If it continues on this upward path, propelled by strong finances, you may see decent capital appreciation until external factors (like a recession) or a normalized valuation stops it in the tracks. You can still benefit from the dividends it’s offering, with the yield at 2.4%.
A bank stock
Canadian bank stocks, particularly the Big Six, are generally considered trustworthy and safe investments. The banks have a history of surviving major financial downturns, maintaining dividends, and growing payouts during healthy markets. This “pedigree” makes an investment like Bank of Nova Scotia (TSX:BNS), especially at its undervalued price, an intelligent choice.
The stock has fallen over 23% from its last peak and has a price-to-earnings ratio of about 8.5, making it both discounted and undervalued. The yield has risen to a desirable number of 5.7%. The high yield is supported by a safe payout ratio.
Dividends are the primary reason to consider this investment though the current slump may result in modest capital appreciation as well if the stock goes bullish with the market.
An insurance-oriented financial stock
If you are looking for a TSX giant offering an even more attractive yield, Great-West Lifeco (TSX:GWO) is an option worth exploring. This holding company operates in two major markets — North America and Europe — through two insurance and two financial services/investment companies. It’s also a Dividend Aristocrat, which endorses its position as a dividend stock.
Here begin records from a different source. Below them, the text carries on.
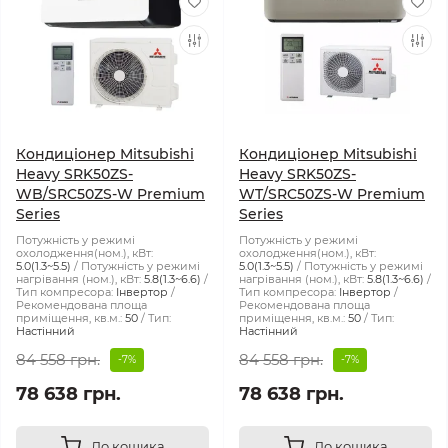
Кондиціонер Mitsubishi
Кондиціонер Mitsubishi
Heavy SRK50ZS-
Heavy SRK50ZS-
WB/SRC50ZS-W Premium
WT/SRC50ZS-W Premium
Series
Series
Потужність у режимі
Потужність у режимі
охолодження(ном.), кВт:
охолодження(ном.), кВт:
5.0(1.3~5.5)
Потужність у режимі
5.0(1.3~5.5)
Потужність у режимі
нагрівання (ном.), кВт:
5.8(1.3~6.6)
нагрівання (ном.), кВт:
5.8(1.3~6.6)
Тип компресора:
Інвертор
Тип компресора:
Інвертор
Рекомендована площа
Рекомендована площа
приміщення, кв.м.:
50
Тип:
приміщення, кв.м.:
50
Тип:
Настінний
Настінний
84 558 грн.
84 558 грн.
-7%
-7%
78 638 грн.
78 638 грн.
До кошика
До кошика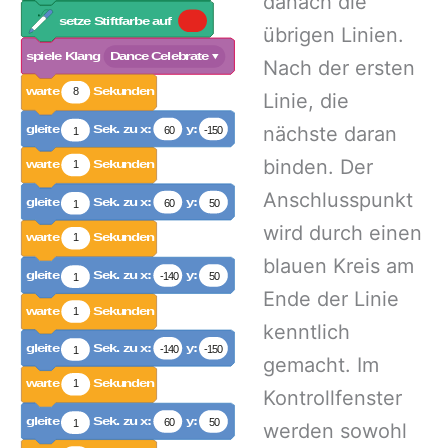
danach die
übrigen Linien.
Nach der ersten
Linie, die
nächste daran
binden. Der
Anschlusspunkt
wird durch einen
blauen Kreis am
Ende der Linie
kenntlich
gemacht. Im
Kontrollfenster
werden sowohl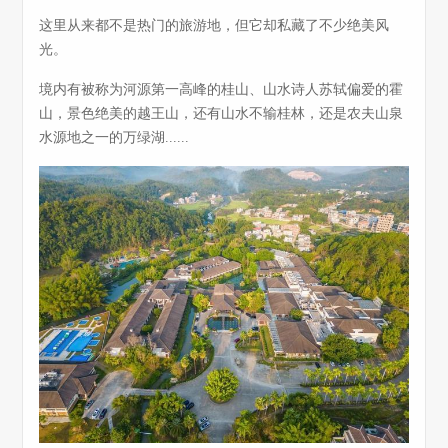
这里从来都不是热门的旅游地，但它却私藏了不少绝美风
光。
境内有被称为河源第一高峰的桂山、山水诗人苏轼偏爱的霍
山，景色绝美的越王山，还有山水不输桂林，还是农夫山泉
水源地之一的万绿湖......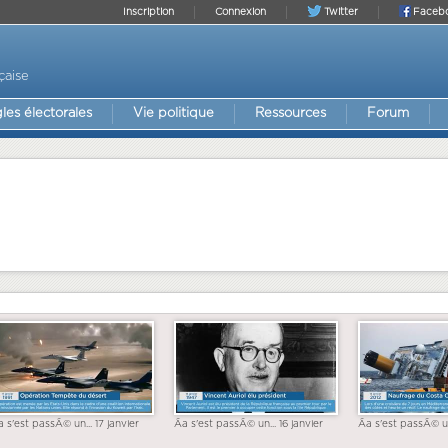
Inscription
Connexion
Twitter
Faceb
çaise
les électorales
Vie politique
Ressources
Forum
a s'est passÃ© un... 17 janvier
Ãa s'est passÃ© un... 16 janvier
Ãa s'est passÃ© un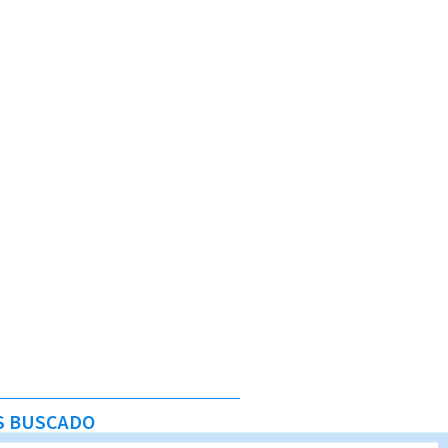
S BUSCADO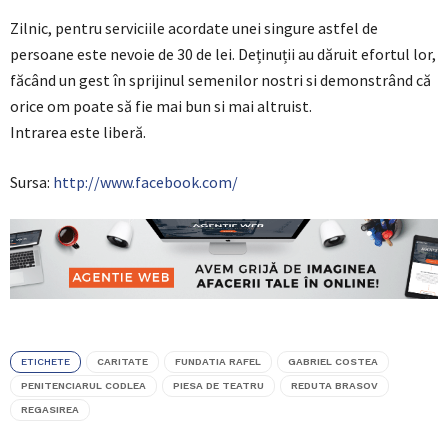
Zilnic, pentru serviciile acordate unei singure astfel de
persoane este nevoie de 30 de lei. Deținuții au dăruit efortul lor,
făcând un gest în sprijinul semenilor nostri si demonstrând că
orice om poate să fie mai bun si mai altruist.
Intrarea este liberă.
Sursa:
http://www.facebook.com/
ETICHETE
CARITATE
FUNDATIA RAFEL
GABRIEL COSTEA
PENITENCIARUL CODLEA
PIESA DE TEATRU
REDUTA BRASOV
REGASIREA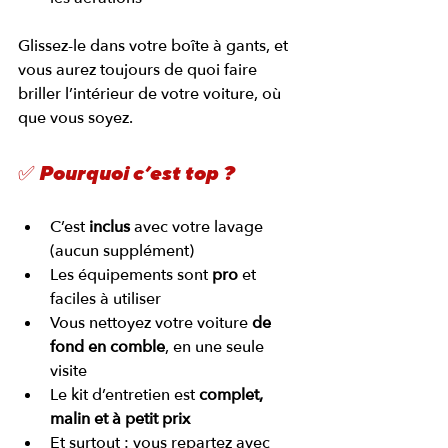
Glissez-le dans votre boîte à gants, et 
vous aurez toujours de quoi faire 
briller l’intérieur de votre voiture, où 
que vous soyez.
✅ Pourquoi c’est top ?
C’est 
inclus
 avec votre lavage 
(aucun supplément)
Les équipements sont 
pro
 et 
faciles à utiliser
Vous nettoyez votre voiture 
de 
fond en comble
, en une seule 
visite
Le kit d’entretien est 
complet, 
malin et à petit prix
Et surtout : vous repartez avec 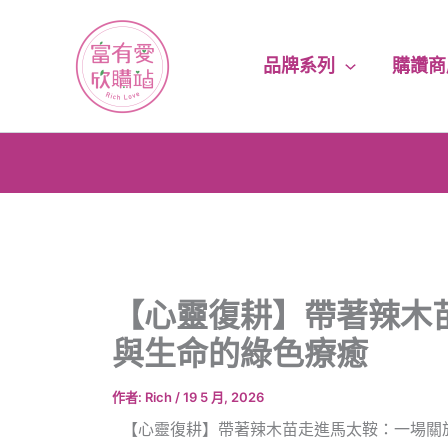
跳
至
主
品牌系列
購讚商
要
內
容
【心靈復耕】帶著辣木
與生命的綠色療癒
作者:
Rich
/
19 5 月, 2026
【心靈復耕】帶著辣木苗走進馬太鞍：一場關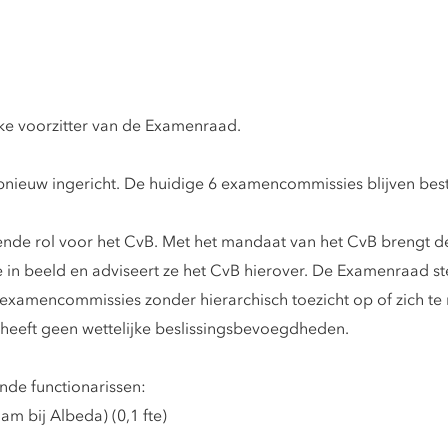
ke voorzitter van de Examenraad.
nieuw ingericht. De huidige 6 examencommissies blijven best
nde rol voor het CvB. Met het mandaat van het CvB brengt d
in beeld en adviseert ze het CvB hierover. De Examenraad stel
 examencommissies zonder hierarchisch toezicht op of zich t
heeft geen wettelijke beslissingsbevoegdheden.
nde functionarissen:
am bij Albeda) (0,1 fte)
It’s currently trading at a 21% discount and is also quite attractively valued. The discount has inflated the yield to 6.1%. However, the stock has already started to recover from its fall under the influence of a bullish market, and the yield may go under 6% as the stock moves up a bit more, so now would be the perfect time to consider buying this stock.
Foolish takeaway
The three TSX giants offer healthy yields and may also help you grow your wealth via capital appreciation if you hold them long enough. All three are leaders in their respective industries and have an impressive business presence, making them safe, long-term investment options.